_Data for review_:
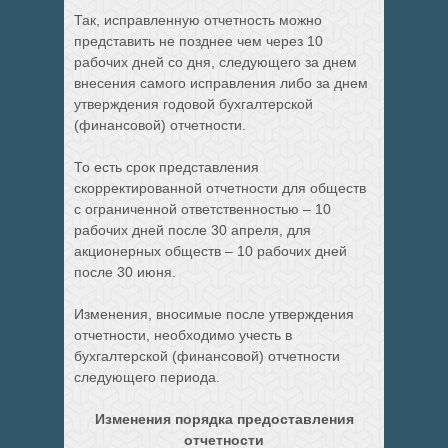
Так, исправленную отчетность можно
представить не позднее чем через 10
рабочих дней со дня, следующего за днем
внесения самого исправления либо за днем
утверждения годовой бухгалтерской
(финансовой) отчетности.
То есть срок представления
скорректированной отчетности для обществ
с ограниченной ответственностью – 10
рабочих дней после 30 апреля, для
акционерных обществ – 10 рабочих дней
после 30 июня.
Изменения, вносимые после утверждения
отчетности, необходимо учесть в
бухгалтерской (финансовой) отчетности
следующего периода.
Изменения порядка предоставления
отчетности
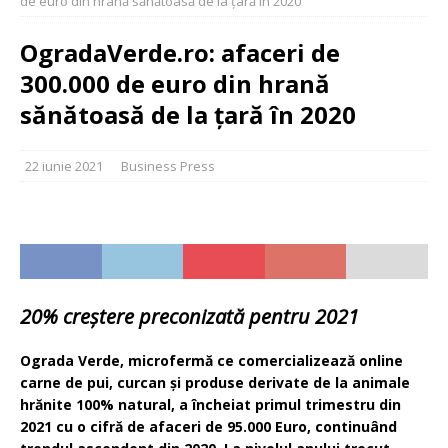
de euro din hrană sănătoasă de la țară în 2020
OgradaVerde.ro: afaceri de
300.000 de euro din hrană
sănătoasă de la țară în 2020
22 iunie 2021
Business Press
20% creștere preconizată pentru 2021
Ograda Verde, microfermă ce comercializează online
carne de pui, curcan și produse derivate de la animale
hrănite 100% natural, a încheiat primul trimestru din
2021 cu o cifră de afaceri de 95.000 Euro, continuând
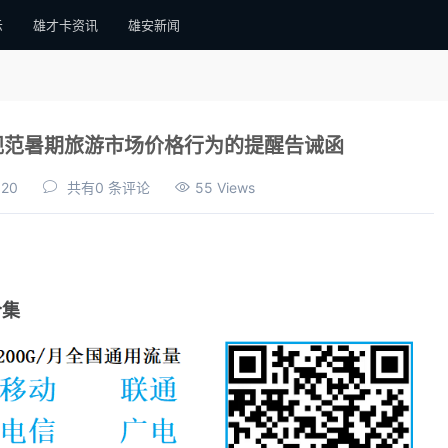
示
雄才卡资讯
雄安新闻
规范暑期旅游市场价格行为的提醒告诫函
:20
共有0 条评论
55 Views
合集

_Your task_: Write out each line above that contains the word "sănătoasă".

_Expected output_:
de euro din hrană sănătoasă de la țară în 2020
sănătoasă de la țară în 2020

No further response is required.